Let’s just say this is consistently the part of my calendar year where I feel the most optimistic and driven to go out and do things. To make things happen. To improve myself. 

Now, it’ll come as no real shock to the system that I, the founder of an organization literally called “Growth Myndset”, am a little bit into growth projects; tweaking my outlook, and striving for better outcomes in my life. I don’t mean trying to change myself in order to achieve particular things, though at times I suppose this can be part of it, but rather I crave the experience of altering how I view and interact with the world in order to reign in more balance, meaning, and peace than I started out with. Super into that stuff!

The basic premise in my life, upon which this is based, is that I must always be striving for growth and evolution in as many areas of my life as I can.

In the public sphere, often corollary to this premise is the problematic assumption that improvement sought within oneself isn’t merely wanted, but is necessary because that person is broken, inferior, or in some way not enough. In other words, the sentiment “If I need to grow, doesn’t that mean I’m not yet big enough?” looms destructively large.

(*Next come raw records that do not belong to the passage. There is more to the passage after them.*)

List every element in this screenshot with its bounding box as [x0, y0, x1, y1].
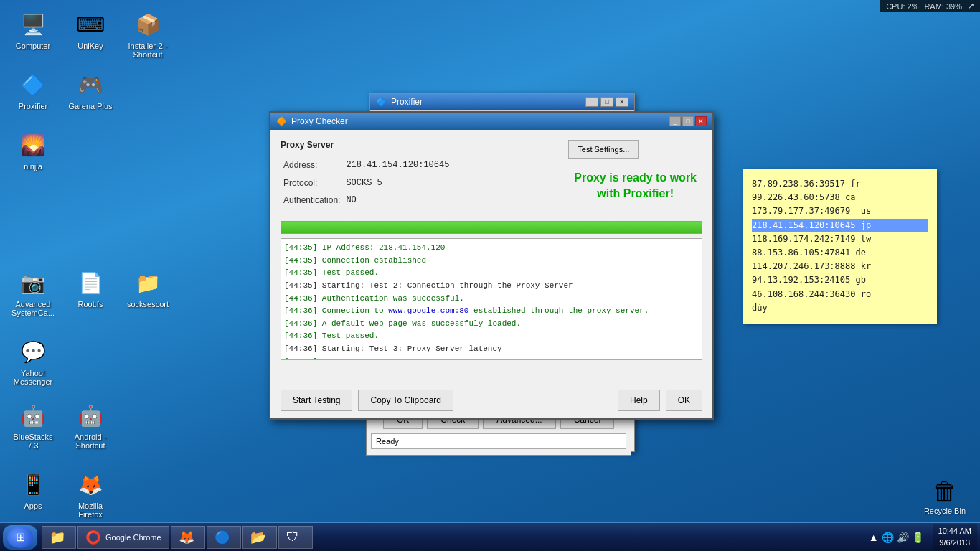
sticky-line-5: 88.153.86.105:47841 de — [752, 246, 928, 260]
socks-icon: 📁 — [133, 268, 162, 297]
installer-label: Installer-2 - Shortcut — [125, 42, 171, 59]
start-testing-button[interactable]: Start Testing — [281, 390, 352, 411]
arrow-icon: ↗ — [968, 1, 974, 11]
proxifier-title-left: 🔷 Proxifier — [376, 97, 423, 107]
taskbar-item-explorer[interactable]: 📁 — [42, 526, 76, 549]
desktop-icon-yahoo[interactable]: 💬 Yahoo! Messenger — [7, 334, 59, 389]
proxifier-minimize-btn[interactable]: _ — [585, 97, 598, 107]
rootfs-label: Root.fs — [78, 300, 103, 309]
taskbar-item-shield[interactable]: 🛡 — [278, 526, 313, 549]
tray-icons: ▲ 🌐 🔊 🔋 — [864, 532, 928, 543]
recycle-bin-icon: 🗑 — [932, 476, 958, 507]
ram-label: RAM: 39% — [924, 2, 962, 11]
sticky-line-8: 46.108.168.244:36430 ro — [752, 288, 928, 301]
desktop-icons-col1: 🖥️ Computer 🔷 Proxifier 🌄 ninjja — [7, 7, 59, 174]
log-line-7: [44:36] Test passed. — [284, 330, 699, 343]
sticky-line-3-highlighted: 218.41.154.120:10645 jp — [752, 219, 928, 232]
test-settings-button[interactable]: Test Settings... — [568, 140, 639, 159]
taskbar-item-chrome[interactable]: ⭕ Google Chrome — [77, 526, 169, 549]
recycle-bin[interactable]: 🗑 Recycle Bin — [924, 476, 966, 515]
advanced-cam-label: Advanced SystemCa... — [10, 300, 56, 317]
desktop-icon-computer[interactable]: 🖥️ Computer — [7, 7, 59, 53]
progress-bar-fill — [281, 222, 702, 233]
proxy-checker-body: Proxy Server Address: 218.41.154.120:106… — [270, 130, 712, 217]
sticky-line-6: 114.207.246.173:8888 kr — [752, 260, 928, 273]
proxy-checker-dialog: 🔶 Proxy Checker _ □ ✕ Proxy Server Addre… — [269, 111, 714, 420]
proxy-checker-close-btn[interactable]: ✕ — [695, 116, 707, 126]
desktop-icons-col2: ⌨ UniKey 🎮 Garena Plus — [65, 7, 116, 113]
taskbar-item-firefox[interactable]: 🦊 — [171, 526, 205, 549]
shield-taskbar-icon: 🛡 — [286, 529, 299, 545]
apps-label: Apps — [24, 501, 42, 510]
auth-value: NO — [343, 192, 452, 209]
sticky-line-1: 99.226.43.60:5738 ca — [752, 191, 928, 204]
desktop-icon-rootfs[interactable]: 📄 Root.fs — [65, 265, 116, 311]
tray-volume-icon: 🔊 — [897, 532, 909, 543]
desktop-icon-apps[interactable]: 📱 Apps — [7, 467, 59, 513]
system-clock[interactable]: 10:44 AM 9/6/2013 — [933, 524, 977, 550]
computer-label: Computer — [16, 42, 50, 50]
help-button[interactable]: Help — [618, 390, 660, 411]
proxy-checker-title-left: 🔶 Proxy Checker — [276, 116, 348, 126]
computer-icon: 🖥️ — [19, 10, 47, 39]
log-line-8: [44:36] Starting: Test 3: Proxy Server l… — [284, 343, 699, 356]
desktop-icon-installer[interactable]: 📦 Installer-2 - Shortcut — [122, 7, 174, 62]
address-label: Address: — [281, 156, 343, 174]
sticky-line-2: 173.79.177.37:49679 us — [752, 204, 928, 218]
desktop-icon-proxifier[interactable]: 🔷 Proxifier — [7, 67, 59, 113]
apps-icon: 📱 — [19, 470, 47, 499]
clock-time: 10:44 AM — [938, 526, 971, 537]
proxifier-label: Proxifier — [19, 102, 47, 110]
log-line-1: [44:35] Connection established — [284, 255, 699, 268]
proxy-checker-win-btns: _ □ ✕ — [669, 116, 707, 126]
advanced-cam-icon: 📷 — [19, 268, 47, 297]
proxy-checker-maximize-btn[interactable]: □ — [682, 116, 694, 126]
sticky-note: 87.89.238.36:39517 fr 99.226.43.60:5738 … — [743, 169, 937, 324]
desktop-icon-android[interactable]: 🤖 Android - Shortcut — [65, 398, 116, 453]
chrome-icon: ⭕ — [85, 529, 101, 545]
proxy-details-table: Address: 218.41.154.120:10645 Protocol: … — [281, 156, 452, 209]
installer-icon: 📦 — [133, 10, 162, 39]
proxy-status-bar: Ready — [371, 433, 626, 449]
desktop-icons-socks: 📁 socksescort — [122, 265, 174, 311]
proxifier-close-btn[interactable]: ✕ — [616, 97, 628, 107]
footer-right-buttons: Help OK — [618, 390, 702, 411]
desktop-icon-socks[interactable]: 📁 socksescort — [122, 265, 174, 311]
address-value: 218.41.154.120:10645 — [343, 156, 452, 174]
ie-icon: 🔵 — [215, 529, 230, 545]
desktop-icon-ninjja[interactable]: 🌄 ninjja — [7, 128, 59, 174]
taskbar-item-ie[interactable]: 🔵 — [207, 526, 241, 549]
proxy-checker-minimize-btn[interactable]: _ — [669, 116, 681, 126]
proxifier-title-text: Proxifier — [391, 97, 423, 107]
desktop-icon-advanced-cam[interactable]: 📷 Advanced SystemCa... — [7, 265, 59, 320]
auth-label: Authentication: — [281, 192, 343, 209]
desktop-icon-bluestacks[interactable]: 🤖 BlueStacks 7.3 — [7, 398, 59, 453]
google-link[interactable]: www.google.com:80 — [388, 306, 468, 315]
log-line-4: [44:36] Authentication was successful. — [284, 293, 699, 306]
bluestacks-label: BlueStacks 7.3 — [10, 433, 56, 450]
copy-clipboard-button[interactable]: Copy To Clipboard — [358, 390, 453, 411]
sticky-line-9: dủy — [752, 301, 928, 315]
proxifier-maximize-btn[interactable]: □ — [600, 97, 613, 107]
cpu-ram-indicator: CPU: 2% RAM: 39% ↗ — [880, 0, 980, 12]
unikey-icon: ⌨ — [76, 10, 105, 39]
ninjja-label: ninjja — [24, 162, 42, 171]
log-line-6: [44:36] A default web page was successfu… — [284, 318, 699, 331]
progress-bar — [281, 221, 702, 234]
log-area[interactable]: [44:35] IP Address: 218.41.154.120 [44:3… — [281, 238, 702, 360]
proxy-address-row: Address: 218.41.154.120:10645 — [281, 156, 452, 174]
start-button[interactable]: ⊞ — [3, 525, 37, 550]
proxy-server-label: Proxy Server — [281, 137, 561, 154]
garena-label: Garena Plus — [68, 102, 112, 110]
desktop-icon-garena[interactable]: 🎮 Garena Plus — [65, 67, 116, 113]
protocol-value: SOCKS 5 — [343, 174, 452, 192]
sticky-line-0: 87.89.238.36:39517 fr — [752, 177, 928, 191]
socks-label: socksescort — [127, 300, 169, 309]
desktop-icon-firefox[interactable]: 🦊 Mozilla Firefox — [65, 467, 116, 522]
ok-button[interactable]: OK — [666, 390, 702, 411]
desktop-icon-unikey[interactable]: ⌨ UniKey — [65, 7, 116, 53]
rootfs-icon: 📄 — [76, 268, 105, 297]
desktop-icons-mid1: 📷 Advanced SystemCa... 💬 Yahoo! Messenge… — [7, 265, 59, 389]
start-orb: ⊞ — [7, 527, 33, 548]
taskbar-item-folder2[interactable]: 📂 — [242, 526, 277, 549]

This isn’t something I hear thrown around a ton, but rather something I see modelled in the thinking and behaviour of people around me whose desire for growth seems borne out of the belief that they fundamentally don't measure up in some way or another. It’s vital to identify that this belief doesn’t exist in a vacuum, but is the result of systems of classifying and oppressing people, often covertly, that create hegemonic scripts and subsequent inferiority complexes.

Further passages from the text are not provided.